§ **Task requirements**: Your answer should be the lines below from the one with "Image resolution: width=1038, height=2576." to the one with "BTS Comptabilité et Gestion (653, 1802)", both included, given again exactly and with nothing added.

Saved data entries

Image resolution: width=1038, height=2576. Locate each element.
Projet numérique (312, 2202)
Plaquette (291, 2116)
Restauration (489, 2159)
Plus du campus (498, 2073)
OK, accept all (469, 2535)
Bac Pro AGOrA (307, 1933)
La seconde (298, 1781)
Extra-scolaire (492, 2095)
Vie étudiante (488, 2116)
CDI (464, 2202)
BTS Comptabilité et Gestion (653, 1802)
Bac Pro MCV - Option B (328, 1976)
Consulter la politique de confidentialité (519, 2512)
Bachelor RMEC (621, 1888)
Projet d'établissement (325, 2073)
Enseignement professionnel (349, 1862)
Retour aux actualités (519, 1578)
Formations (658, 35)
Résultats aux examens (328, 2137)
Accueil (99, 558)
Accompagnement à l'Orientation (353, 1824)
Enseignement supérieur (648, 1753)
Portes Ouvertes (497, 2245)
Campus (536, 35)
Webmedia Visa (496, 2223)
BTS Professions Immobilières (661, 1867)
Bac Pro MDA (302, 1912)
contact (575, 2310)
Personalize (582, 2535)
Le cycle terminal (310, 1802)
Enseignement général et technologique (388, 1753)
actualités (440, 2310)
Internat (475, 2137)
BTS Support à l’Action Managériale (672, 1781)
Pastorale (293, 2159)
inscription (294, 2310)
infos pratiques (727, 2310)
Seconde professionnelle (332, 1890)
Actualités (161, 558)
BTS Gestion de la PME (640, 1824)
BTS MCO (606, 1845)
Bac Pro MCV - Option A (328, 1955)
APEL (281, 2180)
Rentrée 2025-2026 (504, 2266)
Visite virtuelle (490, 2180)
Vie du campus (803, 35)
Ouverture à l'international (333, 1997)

==

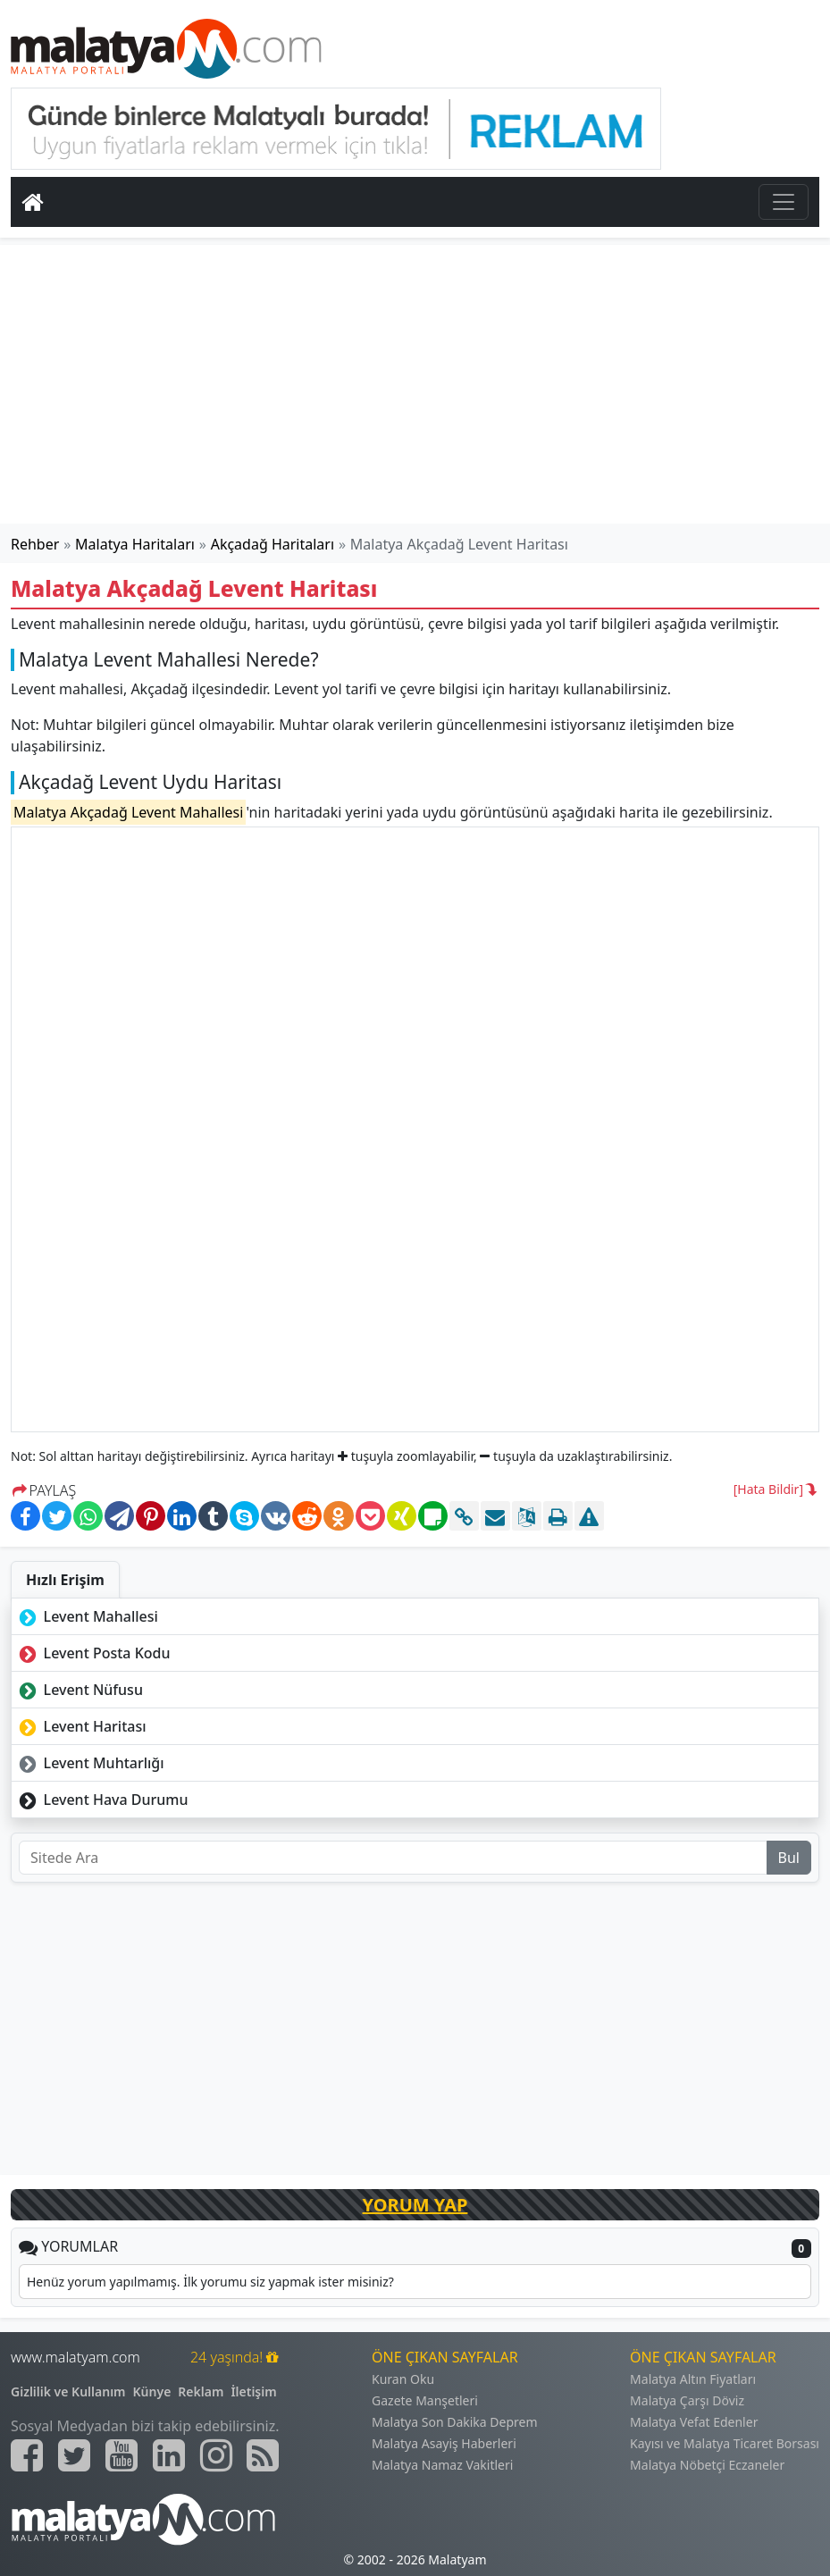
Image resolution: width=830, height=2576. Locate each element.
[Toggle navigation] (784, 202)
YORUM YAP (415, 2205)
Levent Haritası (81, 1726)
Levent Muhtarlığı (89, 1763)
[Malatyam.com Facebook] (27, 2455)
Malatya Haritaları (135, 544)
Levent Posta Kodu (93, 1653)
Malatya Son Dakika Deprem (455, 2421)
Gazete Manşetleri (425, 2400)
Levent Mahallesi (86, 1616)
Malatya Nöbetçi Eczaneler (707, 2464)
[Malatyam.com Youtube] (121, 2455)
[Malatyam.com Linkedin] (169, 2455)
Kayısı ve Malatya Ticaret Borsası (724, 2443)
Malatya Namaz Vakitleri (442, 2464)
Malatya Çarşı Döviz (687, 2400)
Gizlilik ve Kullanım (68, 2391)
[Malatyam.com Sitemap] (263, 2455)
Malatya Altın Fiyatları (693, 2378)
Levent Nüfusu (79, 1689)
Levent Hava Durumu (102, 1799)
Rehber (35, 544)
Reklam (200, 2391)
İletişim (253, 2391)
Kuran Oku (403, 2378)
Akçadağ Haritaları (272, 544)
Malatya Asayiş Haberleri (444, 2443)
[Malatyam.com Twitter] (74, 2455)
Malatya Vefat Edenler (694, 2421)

§ **Answer to the problem**:
Image resolution: width=1038, height=2576. Locate each element.
Projet numérique (312, 2202)
Plaquette (291, 2116)
Restauration (489, 2159)
Plus du campus (498, 2073)
OK, accept all (469, 2535)
Bac Pro AGOrA (307, 1933)
La seconde (298, 1781)
Extra-scolaire (492, 2095)
Vie étudiante (488, 2116)
CDI (464, 2202)
BTS Comptabilité et Gestion (653, 1802)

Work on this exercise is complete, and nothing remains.